Они заговорили дальше, но Акентьев уже расплатился с официантом, и задерживаться дольше было неудобно. Да и мало ли Марковых в России? То, что его разыскивает этот шлепогубый сокурсник, еще ничего не значит.
У библиотеки Маяковского он был вынужден сбросить темп, а потом и вовсе остановиться. Такое с ним случилось впервые – ноги не шли. Переплет прислонился к стене и инстинктивно согнулся от резкой боли в желудке.
Впервые в жизни ему было страшно. Действительно страшно и стыдно. Стыдно, что прохожие видят его, Александра Акентьева, жалким и беспомощным, загибающимся на улице. Он повернул голову к библиотечной стене, и глаза уткнулись в запыленное стекло цокольного окошка.
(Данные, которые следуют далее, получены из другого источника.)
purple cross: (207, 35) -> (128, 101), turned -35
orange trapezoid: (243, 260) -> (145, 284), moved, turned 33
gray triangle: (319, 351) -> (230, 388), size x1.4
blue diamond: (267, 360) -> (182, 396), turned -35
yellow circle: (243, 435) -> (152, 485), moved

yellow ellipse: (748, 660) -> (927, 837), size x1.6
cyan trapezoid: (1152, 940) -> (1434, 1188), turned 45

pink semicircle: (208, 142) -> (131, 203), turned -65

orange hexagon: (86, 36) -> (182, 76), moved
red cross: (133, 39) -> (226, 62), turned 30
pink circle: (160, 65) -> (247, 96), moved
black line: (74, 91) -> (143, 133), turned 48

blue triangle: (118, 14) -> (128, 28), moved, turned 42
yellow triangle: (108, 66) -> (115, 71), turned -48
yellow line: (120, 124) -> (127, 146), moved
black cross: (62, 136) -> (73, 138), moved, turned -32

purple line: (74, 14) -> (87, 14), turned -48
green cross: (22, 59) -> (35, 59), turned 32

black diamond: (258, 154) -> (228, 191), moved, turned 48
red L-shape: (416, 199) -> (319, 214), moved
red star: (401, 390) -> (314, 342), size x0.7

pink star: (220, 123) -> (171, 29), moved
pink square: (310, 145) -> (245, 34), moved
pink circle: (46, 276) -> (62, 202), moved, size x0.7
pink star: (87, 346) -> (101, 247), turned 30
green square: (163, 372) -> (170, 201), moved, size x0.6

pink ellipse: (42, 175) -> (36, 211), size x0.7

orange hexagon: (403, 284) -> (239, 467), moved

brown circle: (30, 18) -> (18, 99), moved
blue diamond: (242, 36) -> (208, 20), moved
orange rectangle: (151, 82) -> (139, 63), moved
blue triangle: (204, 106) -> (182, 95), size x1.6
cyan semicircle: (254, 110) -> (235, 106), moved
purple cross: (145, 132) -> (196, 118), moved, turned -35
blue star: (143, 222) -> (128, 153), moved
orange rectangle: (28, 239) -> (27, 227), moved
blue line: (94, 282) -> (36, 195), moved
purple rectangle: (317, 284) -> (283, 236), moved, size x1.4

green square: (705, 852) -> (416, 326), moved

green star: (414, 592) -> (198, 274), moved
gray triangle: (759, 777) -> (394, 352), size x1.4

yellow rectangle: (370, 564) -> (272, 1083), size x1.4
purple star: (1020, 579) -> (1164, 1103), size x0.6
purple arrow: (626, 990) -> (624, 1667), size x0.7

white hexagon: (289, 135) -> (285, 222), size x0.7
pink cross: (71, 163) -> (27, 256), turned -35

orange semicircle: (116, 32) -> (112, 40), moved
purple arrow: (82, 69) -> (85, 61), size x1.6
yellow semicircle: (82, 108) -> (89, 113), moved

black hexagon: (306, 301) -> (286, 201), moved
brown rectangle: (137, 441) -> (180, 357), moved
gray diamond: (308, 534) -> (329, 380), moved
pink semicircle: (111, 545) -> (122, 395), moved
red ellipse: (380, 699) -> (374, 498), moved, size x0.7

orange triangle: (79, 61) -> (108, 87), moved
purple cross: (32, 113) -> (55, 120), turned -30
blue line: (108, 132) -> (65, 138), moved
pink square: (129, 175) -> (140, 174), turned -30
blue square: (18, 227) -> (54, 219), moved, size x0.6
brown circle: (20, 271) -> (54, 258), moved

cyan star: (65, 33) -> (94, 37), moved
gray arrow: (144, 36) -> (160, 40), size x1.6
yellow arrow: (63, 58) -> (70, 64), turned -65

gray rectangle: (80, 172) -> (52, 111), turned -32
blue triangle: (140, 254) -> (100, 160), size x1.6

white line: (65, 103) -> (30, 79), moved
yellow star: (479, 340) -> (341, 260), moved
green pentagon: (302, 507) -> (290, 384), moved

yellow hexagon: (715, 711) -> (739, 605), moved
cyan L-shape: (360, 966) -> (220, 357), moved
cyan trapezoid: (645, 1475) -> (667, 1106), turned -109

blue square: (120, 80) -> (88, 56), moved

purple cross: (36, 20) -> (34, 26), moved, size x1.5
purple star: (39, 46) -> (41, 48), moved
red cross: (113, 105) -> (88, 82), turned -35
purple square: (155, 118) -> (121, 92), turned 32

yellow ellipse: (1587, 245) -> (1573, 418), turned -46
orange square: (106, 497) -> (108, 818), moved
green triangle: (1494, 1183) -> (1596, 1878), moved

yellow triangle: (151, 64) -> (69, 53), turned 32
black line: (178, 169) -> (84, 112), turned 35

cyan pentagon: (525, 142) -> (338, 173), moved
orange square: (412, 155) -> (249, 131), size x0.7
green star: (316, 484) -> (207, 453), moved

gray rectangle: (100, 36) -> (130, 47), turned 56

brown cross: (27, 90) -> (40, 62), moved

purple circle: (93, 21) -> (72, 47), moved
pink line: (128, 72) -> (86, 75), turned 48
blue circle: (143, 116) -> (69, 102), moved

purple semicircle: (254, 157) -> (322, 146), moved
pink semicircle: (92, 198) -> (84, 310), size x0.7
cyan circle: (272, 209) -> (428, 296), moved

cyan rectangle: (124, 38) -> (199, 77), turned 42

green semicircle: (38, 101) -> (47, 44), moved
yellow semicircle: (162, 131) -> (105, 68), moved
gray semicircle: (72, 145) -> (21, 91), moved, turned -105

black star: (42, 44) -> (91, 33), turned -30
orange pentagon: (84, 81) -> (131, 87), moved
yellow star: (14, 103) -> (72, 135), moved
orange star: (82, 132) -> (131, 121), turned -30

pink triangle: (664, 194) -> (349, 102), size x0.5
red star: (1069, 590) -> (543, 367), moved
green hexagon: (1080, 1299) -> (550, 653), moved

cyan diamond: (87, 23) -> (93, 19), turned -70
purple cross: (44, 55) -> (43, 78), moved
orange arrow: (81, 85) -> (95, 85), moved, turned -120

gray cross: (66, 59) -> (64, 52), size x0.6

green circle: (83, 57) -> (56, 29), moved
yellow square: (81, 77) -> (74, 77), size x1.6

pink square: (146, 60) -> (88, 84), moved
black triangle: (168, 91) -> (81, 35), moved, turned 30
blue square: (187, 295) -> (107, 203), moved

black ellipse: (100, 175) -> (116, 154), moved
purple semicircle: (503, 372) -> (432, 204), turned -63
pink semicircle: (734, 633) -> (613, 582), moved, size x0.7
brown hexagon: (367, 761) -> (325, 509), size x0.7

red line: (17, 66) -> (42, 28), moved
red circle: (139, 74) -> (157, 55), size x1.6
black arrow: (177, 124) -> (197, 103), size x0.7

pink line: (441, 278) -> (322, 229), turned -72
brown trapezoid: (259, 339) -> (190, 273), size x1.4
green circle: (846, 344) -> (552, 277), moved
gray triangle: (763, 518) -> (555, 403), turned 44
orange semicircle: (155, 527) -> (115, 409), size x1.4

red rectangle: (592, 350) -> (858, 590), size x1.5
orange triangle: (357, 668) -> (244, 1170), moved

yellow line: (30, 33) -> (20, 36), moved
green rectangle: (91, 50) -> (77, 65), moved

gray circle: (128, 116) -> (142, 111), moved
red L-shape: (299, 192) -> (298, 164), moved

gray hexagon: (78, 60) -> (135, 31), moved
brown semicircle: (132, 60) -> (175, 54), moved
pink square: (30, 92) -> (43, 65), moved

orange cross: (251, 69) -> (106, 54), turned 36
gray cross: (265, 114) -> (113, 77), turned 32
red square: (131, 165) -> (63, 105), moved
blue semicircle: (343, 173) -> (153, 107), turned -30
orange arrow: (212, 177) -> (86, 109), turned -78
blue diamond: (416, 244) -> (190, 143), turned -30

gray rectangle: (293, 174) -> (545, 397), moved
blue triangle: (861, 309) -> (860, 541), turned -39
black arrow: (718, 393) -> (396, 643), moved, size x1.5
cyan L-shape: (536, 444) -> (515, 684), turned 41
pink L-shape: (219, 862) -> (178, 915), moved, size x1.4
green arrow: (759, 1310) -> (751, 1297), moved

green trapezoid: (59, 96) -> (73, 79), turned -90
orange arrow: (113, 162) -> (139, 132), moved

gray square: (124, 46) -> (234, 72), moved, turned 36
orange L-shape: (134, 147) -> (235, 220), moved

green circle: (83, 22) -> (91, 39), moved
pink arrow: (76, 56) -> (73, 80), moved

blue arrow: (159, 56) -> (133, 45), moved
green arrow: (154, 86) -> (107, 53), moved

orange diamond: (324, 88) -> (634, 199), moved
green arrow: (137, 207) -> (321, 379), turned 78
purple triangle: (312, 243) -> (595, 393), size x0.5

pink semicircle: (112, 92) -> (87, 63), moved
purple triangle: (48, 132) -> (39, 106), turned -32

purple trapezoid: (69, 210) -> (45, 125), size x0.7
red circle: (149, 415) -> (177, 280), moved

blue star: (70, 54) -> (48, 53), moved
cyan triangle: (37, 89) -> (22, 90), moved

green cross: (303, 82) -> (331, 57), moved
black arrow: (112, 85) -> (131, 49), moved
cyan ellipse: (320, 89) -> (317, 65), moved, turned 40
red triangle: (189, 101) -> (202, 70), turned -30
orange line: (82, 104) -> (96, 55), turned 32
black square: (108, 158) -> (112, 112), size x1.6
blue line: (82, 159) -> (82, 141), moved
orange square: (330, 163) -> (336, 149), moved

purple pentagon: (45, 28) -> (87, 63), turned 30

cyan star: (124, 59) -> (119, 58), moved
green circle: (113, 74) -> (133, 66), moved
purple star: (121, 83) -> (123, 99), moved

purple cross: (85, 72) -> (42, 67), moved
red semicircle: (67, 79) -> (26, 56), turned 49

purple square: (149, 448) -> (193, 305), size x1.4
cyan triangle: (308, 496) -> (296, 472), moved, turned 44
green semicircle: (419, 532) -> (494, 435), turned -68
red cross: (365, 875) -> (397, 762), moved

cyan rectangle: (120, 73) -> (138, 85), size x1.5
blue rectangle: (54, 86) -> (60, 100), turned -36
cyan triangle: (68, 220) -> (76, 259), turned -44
В нем, как в зеркале, отражались растущие на набережной липы, проезжающие мимо машины… но вместо собственного отражения Акентьев вдруг увидел другое лицо: переливаясь мороком, на него смотрел Женька Невский. Ужас охватил Переплета, он истошно закричал и наконец-то обрел способность к передвижению.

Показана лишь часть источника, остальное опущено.